Riemann streams have performed exceptionally well, but their design scope was intentionally limited. Users consistently request:
- Consistent behavior with respect to time intervals
- Persisting stream state across reloads and process restarts
- Replicating streams across multiple nodes
Streams should be atomically coerceable to data structures for storage and exchange between nodes.
Streams need globally unique identifiers so we can handle multiple streams feeding into the same child stream.
Streams should be deterministic functions of their input events, instead of depending on wall-clock time.
Streams should be as pure as possible–side effect should be explicitly identified and controlled for distribution and replayability.
And we wish to preserve:
Performance: tens of millions of events per second is nice.
Implicit parallelism: it’s easy to get determinism in a single thread, but we can and should do better.
The existing stream syntax, including macros like (by).
Useful existing assumptions:
- Events are roughly time-ordered, and we have no problem rejecting events that appear too far outside our latency window.
Events are uniquely identified by host, service, time, seq identifiers.
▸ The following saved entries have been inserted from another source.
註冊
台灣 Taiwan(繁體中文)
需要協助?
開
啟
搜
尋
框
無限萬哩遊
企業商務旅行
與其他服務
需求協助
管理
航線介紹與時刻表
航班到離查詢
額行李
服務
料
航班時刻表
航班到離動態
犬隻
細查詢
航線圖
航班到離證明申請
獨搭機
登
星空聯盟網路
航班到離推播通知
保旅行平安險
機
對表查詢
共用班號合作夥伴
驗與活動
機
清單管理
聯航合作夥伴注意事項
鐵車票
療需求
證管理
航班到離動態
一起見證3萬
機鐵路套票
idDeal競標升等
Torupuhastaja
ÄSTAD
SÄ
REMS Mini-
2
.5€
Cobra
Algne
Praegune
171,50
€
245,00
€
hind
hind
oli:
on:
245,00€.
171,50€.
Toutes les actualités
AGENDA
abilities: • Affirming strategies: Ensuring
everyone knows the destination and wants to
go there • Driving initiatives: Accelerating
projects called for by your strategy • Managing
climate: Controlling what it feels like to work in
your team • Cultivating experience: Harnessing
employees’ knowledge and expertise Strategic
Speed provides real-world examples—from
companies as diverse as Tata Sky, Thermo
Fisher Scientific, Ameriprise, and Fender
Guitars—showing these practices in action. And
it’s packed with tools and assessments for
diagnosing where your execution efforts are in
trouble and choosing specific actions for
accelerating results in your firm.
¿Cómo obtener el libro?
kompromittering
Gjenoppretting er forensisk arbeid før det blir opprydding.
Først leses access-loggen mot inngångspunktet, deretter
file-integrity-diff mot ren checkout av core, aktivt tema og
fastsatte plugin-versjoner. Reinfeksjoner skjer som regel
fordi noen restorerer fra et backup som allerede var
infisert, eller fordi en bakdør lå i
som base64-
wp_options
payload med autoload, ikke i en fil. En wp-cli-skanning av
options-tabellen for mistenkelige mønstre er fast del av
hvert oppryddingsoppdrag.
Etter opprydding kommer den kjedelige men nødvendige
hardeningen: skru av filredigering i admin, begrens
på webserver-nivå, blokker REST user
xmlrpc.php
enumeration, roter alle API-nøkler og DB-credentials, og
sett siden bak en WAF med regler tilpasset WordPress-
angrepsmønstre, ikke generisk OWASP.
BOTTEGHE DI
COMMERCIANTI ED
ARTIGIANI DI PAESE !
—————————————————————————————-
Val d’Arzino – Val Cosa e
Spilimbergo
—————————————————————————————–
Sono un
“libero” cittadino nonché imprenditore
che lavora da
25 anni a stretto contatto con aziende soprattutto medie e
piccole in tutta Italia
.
Events are deterministically partitioned into time windows. Windows are monotonically advancing; all streams see windows in strictly sequential order.
Peter Alvaro has convinced me of the obvious (lol) idea that a distributed stream processor must have some way to seal the events–to tell when a given stream has seen all inputs for a particular interval, so that it can in turn send state downstream.
Presently, sealing is performed as a global side effect from the riemann.time scheduler, which causes weird latency anomalies–for instance, chaining 3 windows together introduces 3x window latency, and if multiple streams are recombined we’ll happily interleave events from different times. Also, this fucks with determinism.
I think the right move is to thread sealing information through the same paths that connect streams to one another, but this introduces a new problem. Right now, Riemann streams only have links to their children, not their parents. In order for a stream to know it’s received all its inputs, it must know how many producers are sending it messages.
We could do this by sending an ‘initiation pulse’ through the topology, where each parent informs its child that it exists. Happily, producer relationships are local, not global: a stream only has to know about its immediate producers.
A difficulty: (by) creates producers dynamically. I THINK this is the only place where Riemann topologies shift at runtime. Can we figure out a solution that works for (by)?
A specific case: (by) has one child stream c0, which has events for the current window w0. (by) receives an event e which creates a new child stream c0. All child streams unify at a final stream f.
/--- c0 ---\
\--- c1 ---/
Case 1: e falls in w0. Create child c1 and inform it that the current window is w0. c1 sends an initiation pulse for w0 to f, causing f to increment its producer count for w0. If by can only seal w0 once c1’s initiation pulse has completely propagated, f will not seal w0 until c1 has had a chance to forward its w0 events to f as well.
Case 2: e falls in w1. Seal w0 and inform c0 as usual. Move to window w1, create c1 and proceed as in Case 1.
Implication: initiation and sealing pulses require synchronous acknowledgement–we have to wait for the initiation to propagate all the way downstream to make sure that every downstream node is aware of its new producer. It’s fine to emit events concurrently (cuz the stream may be able to do parallel processing) so long as sealing is strictly ordered.
Another implication: Sealing pulses must be ordered w.r.t the event stream. We have to acquire something like a ReaderWriterLock to ensure no threads are operating on our children while we seal them. That means acquiring a readlock on every. single. event. Fuck.
Alternate strategy: queues between everything. We are going for CSP invariants, after all, and that’s what Akka does! That means locks AND allocations and pointer chasing for every event. Fuck no.
Alternate strategy: most configs involve tens of branches. Branches can execute in parallel: we could enforce a single-thread-per-branch rule. When branches recombine, though, we gotta introduce a queue or a lock. Seems less bad. OTOH, if only one thread can ever execute a given stream, we can stop using atoms and move all stream state to volatile mutables, which could dramatically reduce memory barriers. And the initiation pulses tell us when we need locks: if you only have one producer, you don’t need to lock.
If we use queues and enforce strict thread affinity for streams, we could get away with unsynchronized mutables, not just volatile ones.